The Ministry shuddered. What? A kosher daughter of Israel with an Arab Goy? Unthinkable. Like a love story between a white woman and a black man in the Atlanta of Gone with the Wind. Or between a Jewess and a pure Aryan in Hitler’s Germany.
Shocking. Good that the wise men of the ministry stopped it in the nick of time.
The decision caused an uproar. Liberal teachers and commentators had a field day. Especially those who have a sense of humor. (Yes, there are some of these even in Israel.)
Several of them demanded a ban on the Bible, since it is full of kings and heroes who married foreign women. Abraham took a foreign woman, Hagar, had a boy with her and sent both to die in the desert, because Sarah, the mother of the Jewish people, was jealous. The Bible depicts our foremother as a rather obnoxious shrew.
Moses had a Midianite wife. King David married the woman he lusted for, after sending her Hittite husband to die in battle. His son, Solomon, had a lot of wives, most of them foreigners. The hero Samson was betrayed by his Philistine wife. King Ahab, who bled to death because he refused to receive medical treatment during battle, had a wife from Sidon. And so on. A very long list. Some educators gleefully demanded the removal of the Bible from the ministry’s list.
Almost as bad, some of the masterpieces of modern Hebrew literature figure love stories between Jewish men and Shikses (a derogatory Yiddish term for non-Jewish women, originating from the Hebrew word for “abomination”). Out with them!
However, what struck me most about the affair was one word in the ministry’s official explanation for the measure: “hitboleluth”, meaning assimilation.
The book was accused of leading its readers, especially young ones at an impressionable age, towards assimilation.
Assimilation? Here? In Israel? In an official government statement?
“Assimilation” is a word widely used in the Jewish Diaspora. It is highly derogatory. It is the act of a Jew who is ashamed of his heritage and tries to lose himself in the surrounding Christian environment. A Jew who apes the Goyim, and tries to look and behave like one of them. In short, a despicable coward.
To call a Jew in Los Angeles or Moscow “assimilated” is a serious accusation. For many centuries, it has been one of the most damning labels.

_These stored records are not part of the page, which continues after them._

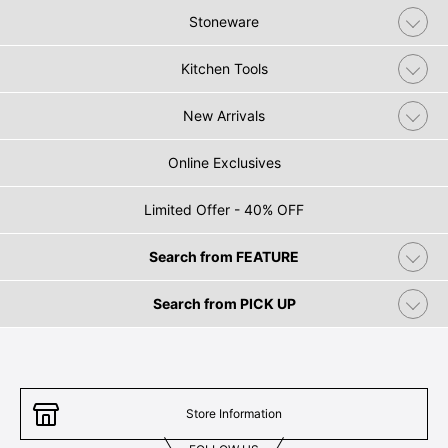
Stoneware
Kitchen Tools
New Arrivals
Online Exclusives
Limited Offer - 40% OFF
Search from FEATURE
Search from PICK UP
Store Information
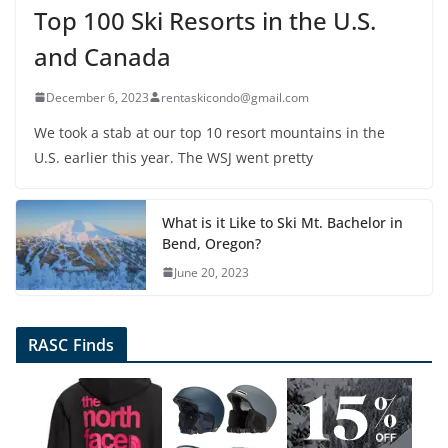
Top 100 Ski Resorts in the U.S.
and Canada
December 6, 2023
rentaskicondo@gmail.com
We took a stab at our top 10 resort mountains in the
U.S. earlier this year. The WSJ went pretty
What is it Like to Ski Mt. Bachelor in
Bend, Oregon?
June 20, 2023
RASC Finds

There were good reasons for this. Jews were a beleaguered minority everywhere. They had no state of their own, no army to defend themselves, no power except their solidarity. They had to hold together to survive. In small communities, even the apostasy of a single family could deal a serious blow to all the others.

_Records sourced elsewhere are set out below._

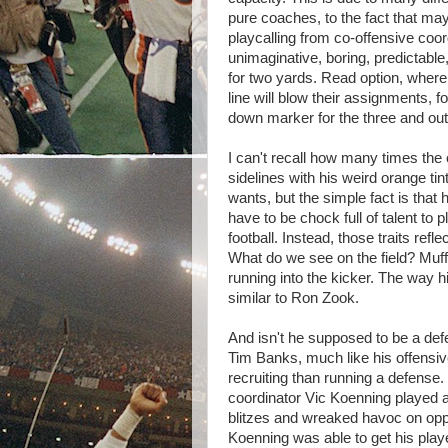
pure coaches, to the fact that ma
playcalling from co-offensive coor
unimaginative, boring, predictable,
for two yards. Read option, where 
line will blow their assignments, f
down marker for the three and out
I can't recall how many times th
sidelines with his weird orange t
wants, but the simple fact is that 
have to be chock full of talent to 
football. Instead, those traits ref
What do we see on the field? Muffe
running into the kicker. The way his
similar to Ron Zook.
And isn't he supposed to be a def
Tim Banks, much like his offensi
recruiting than running a defense
coordinator Vic Koenning played 
blitzes and wreaked havoc on oppo
Koenning was able to get his playe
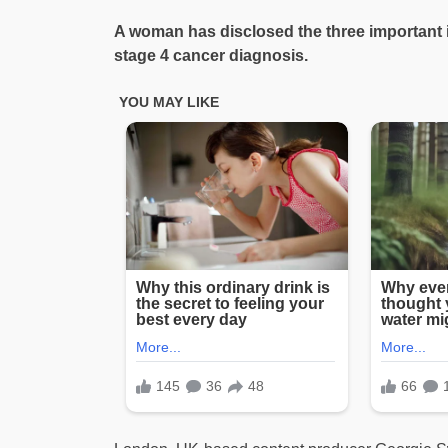
A woman has disclosed the three important i
stage 4 cancer diagnosis.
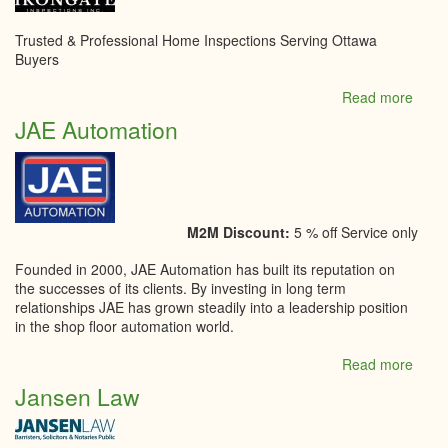
Trusted & Professional Home Inspections Serving Ottawa
Buyers
Read more
abou
Irong
JAE Automation
Inspe
M2M Discount:
5 % off Service only
Founded in 2000, JAE Automation has built its reputation on
the successes of its clients. By investing in long term
relationships JAE has grown steadily into a leadership position
in the shop floor automation world.
Read more
abou
JAE
Jansen Law
Auto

Assimilation often led to full conversion. When a Jewish girl married a Christian man, the children were generally brought up as Christians and lost all contact with their Jewish roots (though in Jewish religion, the offspring of a Jewish mother are full Jews. The father does not count. (Perhaps because one can never be quite sure who the father is.)
All these are quite natural attitudes for a dispersed community, living as a minority in a foreign, often hostile, environment. A means of survival.
The word “hitboleluth” is therefore bound up with another Hebrew word: Galut (literally: “exile”).
According to the accepted Jewish belief, Jewish history is divided in three parts: the “First Temple”, from the days of Abraham to the Babylonian exile, an exile imposed on the Jews by God because of their sins. After two generations, God allowed the Jews to return and build the “Second Temple”, but they sinned again. So God got really mad and sent them again into exile, this time indefinitely. Orthodox Rabbis saw Zionism as a sin, because returning to the holy land was an act of rebellion against God. Jews had to remain in the “galut” until God in his mercy took them back.
The Zionist ideology disdained the “galut”. Being basically atheistic, it paid no heed to God’s will.
The founder, Theodor Herzl, believed that once the Jewish State came into being, all real Jews would come to live there. From then on, only they would be called Jews. All other Jews would “assimilate” in their present homelands and cease to be Jews. (This part of the original creed is not mentioned in Israeli schools.)
As I never tire of pointing out, before the State of Israel was founded, the Zionist community in this country proudly made a distinction between themselves and the Jews in the Galut. Spontaneously, people of the Jewish community in then Palestine started to call themselves a “Hebrew” community and speak of Hebrew agriculture, Hebrew underground, future Hebrew state and Hebrew army, as distinct from Jewish religion, Jewish traditions, Jewish Diaspora etc.
The worst insult one could throw at a person in Tel Aviv (officially called “the first Hebrew city”) was that he was “galuti”. It meant that he lacked the qualities we modestly associated with ourselves – uprightness, courage, self-sacrifice, hard manual work.
Nothing could be more “galuti” than the fear of assimilation.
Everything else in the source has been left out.